For one thing, I now make a conscious effort to cut back on my 'gram game starting in May. At first, I would delete the app every weekend (I need it for my job Mon through Fri) and now by using the genius invention of Instagram's activity timer, which notifies you once you spent your self-allotted amount of time on the app. Focusing less on filtered feeds helps me heed comparisons and feel less guilty about my choices and behaviors that are my own self-care.

As a result, I'm able to become more self-assured to leave all the frolicking, Aperol spritz cheers-ing to others (and there's nothin' wrong with that, btw!) and stick with what I *know* puts me in a better mental place when I need to: reading, coloring, movie-watching, hell, even cleaning (as long as I'm indoors and inches from an a/c box).

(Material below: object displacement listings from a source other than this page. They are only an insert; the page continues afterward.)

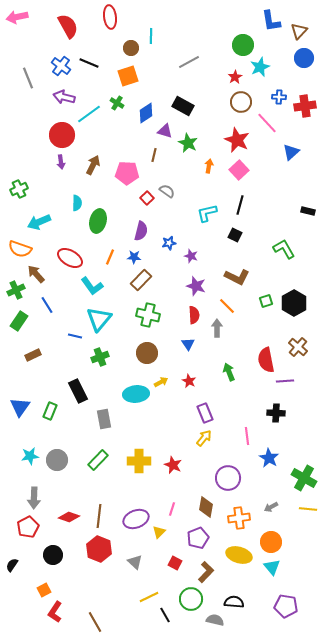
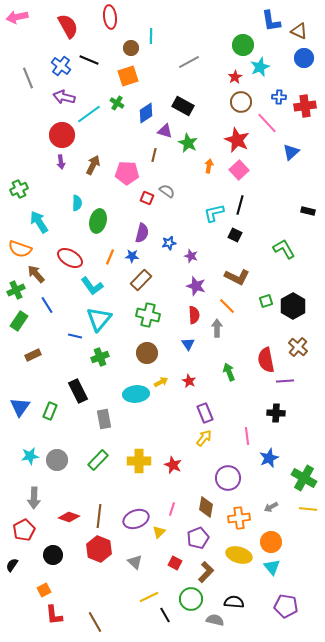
brown triangle at (299, 31): rotated 48 degrees counterclockwise
black line at (89, 63): moved 3 px up
red square at (147, 198): rotated 24 degrees counterclockwise
cyan L-shape at (207, 213): moved 7 px right
cyan arrow at (39, 222): rotated 80 degrees clockwise
purple semicircle at (141, 231): moved 1 px right, 2 px down
blue star at (134, 257): moved 2 px left, 1 px up
black hexagon at (294, 303): moved 1 px left, 3 px down
blue star at (269, 458): rotated 18 degrees clockwise
red pentagon at (28, 527): moved 4 px left, 3 px down
red L-shape at (55, 612): moved 1 px left, 3 px down; rotated 40 degrees counterclockwise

Obviously, hopping off of Insta doesn't magically cure summer mental health woes. But having a rolodex of remedies—and an excellent therapist, too—definitely helps.

Another tactic is "activation," which, per Bacow, is essentially doing something that gets you off your tush and brings a sense of positivity or mastery. So, if you find yourself in no mood to go anywhere or do anything, go ahead and scrub your bathroom 'til it's spic and span or hop on the phone with a buddy from college—anything that brings you pleasure and makes you feel accomplished. An added bonus? It will add a little structure to your day, which can help "override" the stagnant and isolated sensations that come with depression, Cohen adds.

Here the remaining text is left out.